L’incertitude persiste en tout cas dans ce secteur, car si Xavier Bettel a prolongé de trois mois les projets d’un an qui arrivaient à échéance à la fin de l’année, sous la pression des ONG, il ne les a toutefois pas accompagnés d’un soutien financier supplémentaire. Les collaborateurs et collaboratrices employés dans le cadre de projets qui ne feront pas l’objet d’un nouvel appel d’offres devraient désormais être intégrés dans la nouvelle structure, ou contribuer à sa mise en place. Cependant, comme cette structure ne devrait être « en place » qu’à la fin de l’année 2025, on ignore ce qu’il adviendra de ces collaborateurs et collaboratrices d’ici là. Le ministère part apparemment du principe que le Cercle les reprendra, dont Bettel prévoit d’augmenter le budget d’un million d’euros à partir de 2025.

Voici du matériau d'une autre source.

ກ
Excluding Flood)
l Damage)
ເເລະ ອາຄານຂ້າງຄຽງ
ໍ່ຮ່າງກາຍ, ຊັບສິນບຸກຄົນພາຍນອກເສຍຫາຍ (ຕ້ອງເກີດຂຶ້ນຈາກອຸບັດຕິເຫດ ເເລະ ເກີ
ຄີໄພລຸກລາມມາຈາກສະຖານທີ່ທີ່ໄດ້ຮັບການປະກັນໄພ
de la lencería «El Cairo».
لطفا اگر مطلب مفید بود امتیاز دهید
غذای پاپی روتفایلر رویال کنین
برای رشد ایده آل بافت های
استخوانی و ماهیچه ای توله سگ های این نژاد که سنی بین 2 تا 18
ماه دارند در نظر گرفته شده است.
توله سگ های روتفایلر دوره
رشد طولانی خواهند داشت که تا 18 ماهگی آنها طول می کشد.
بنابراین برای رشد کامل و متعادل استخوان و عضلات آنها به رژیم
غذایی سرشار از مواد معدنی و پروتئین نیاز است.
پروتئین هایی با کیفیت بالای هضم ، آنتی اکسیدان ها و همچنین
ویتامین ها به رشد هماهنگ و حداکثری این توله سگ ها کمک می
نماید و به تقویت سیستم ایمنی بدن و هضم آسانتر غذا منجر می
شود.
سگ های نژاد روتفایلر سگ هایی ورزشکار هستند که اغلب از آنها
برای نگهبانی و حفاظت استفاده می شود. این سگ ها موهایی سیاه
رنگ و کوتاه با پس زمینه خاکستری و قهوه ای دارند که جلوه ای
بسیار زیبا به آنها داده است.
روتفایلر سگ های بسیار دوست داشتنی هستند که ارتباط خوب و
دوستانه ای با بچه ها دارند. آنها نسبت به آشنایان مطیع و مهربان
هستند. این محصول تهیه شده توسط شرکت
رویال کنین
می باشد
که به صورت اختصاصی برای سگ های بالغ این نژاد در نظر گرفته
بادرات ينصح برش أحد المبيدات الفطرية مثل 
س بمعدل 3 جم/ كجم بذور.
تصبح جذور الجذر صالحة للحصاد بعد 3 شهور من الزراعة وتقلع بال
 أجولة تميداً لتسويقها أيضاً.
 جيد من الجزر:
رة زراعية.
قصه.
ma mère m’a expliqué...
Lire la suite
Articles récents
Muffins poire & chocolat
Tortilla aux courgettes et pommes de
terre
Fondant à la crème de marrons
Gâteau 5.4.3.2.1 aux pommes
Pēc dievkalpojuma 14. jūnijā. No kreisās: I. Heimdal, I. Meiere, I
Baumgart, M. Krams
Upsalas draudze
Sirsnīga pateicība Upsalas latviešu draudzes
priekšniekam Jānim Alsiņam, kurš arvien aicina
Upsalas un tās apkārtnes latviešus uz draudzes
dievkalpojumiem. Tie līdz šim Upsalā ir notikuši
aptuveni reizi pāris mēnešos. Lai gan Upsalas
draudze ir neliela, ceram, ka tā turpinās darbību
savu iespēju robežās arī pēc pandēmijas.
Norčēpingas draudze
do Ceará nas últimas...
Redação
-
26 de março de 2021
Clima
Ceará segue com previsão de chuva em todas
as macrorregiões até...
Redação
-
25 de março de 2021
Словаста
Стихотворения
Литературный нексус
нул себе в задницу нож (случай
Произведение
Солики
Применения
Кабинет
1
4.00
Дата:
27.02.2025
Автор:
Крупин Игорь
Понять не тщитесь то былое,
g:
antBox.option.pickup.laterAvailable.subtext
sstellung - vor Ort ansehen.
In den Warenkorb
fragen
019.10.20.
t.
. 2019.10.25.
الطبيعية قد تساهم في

Dans son document sur la restructuration de la sensibilisation et de l’éducation au développement durable, diffusé le 4 octobre, le ministre des Affaires étrangères invite le Cercle et les ONG qui lui sont affiliées à de lui transmettre, d’ici le 14 novembre, une note de cadrage dans laquelle ils exposeront comment ils entendent mettre en œuvre concrètement ses propositions. Mais comme presque personne dans le secteur ne comprend ce que veut réellement le ministre et que ses plans de restructuration – dans la mesure où ils sont compréhensibles – se heurtent au rejet de la plupart des ONG, le prochain conflit social entre le gouvernement CSV-DP et la société civile engagée semble déjà inévitable. Toutefois, comme les ONG nationales, contrairement aux syndicats par exemple, dépendent financièrement de l’État, le conflit devrait être moins virulent et ne pas être mené publiquement. Afin de dissiper tout malentendu, le ministère de la Coopération a convoqué les organisations à une nouvelle réunion mardi, à très court terme.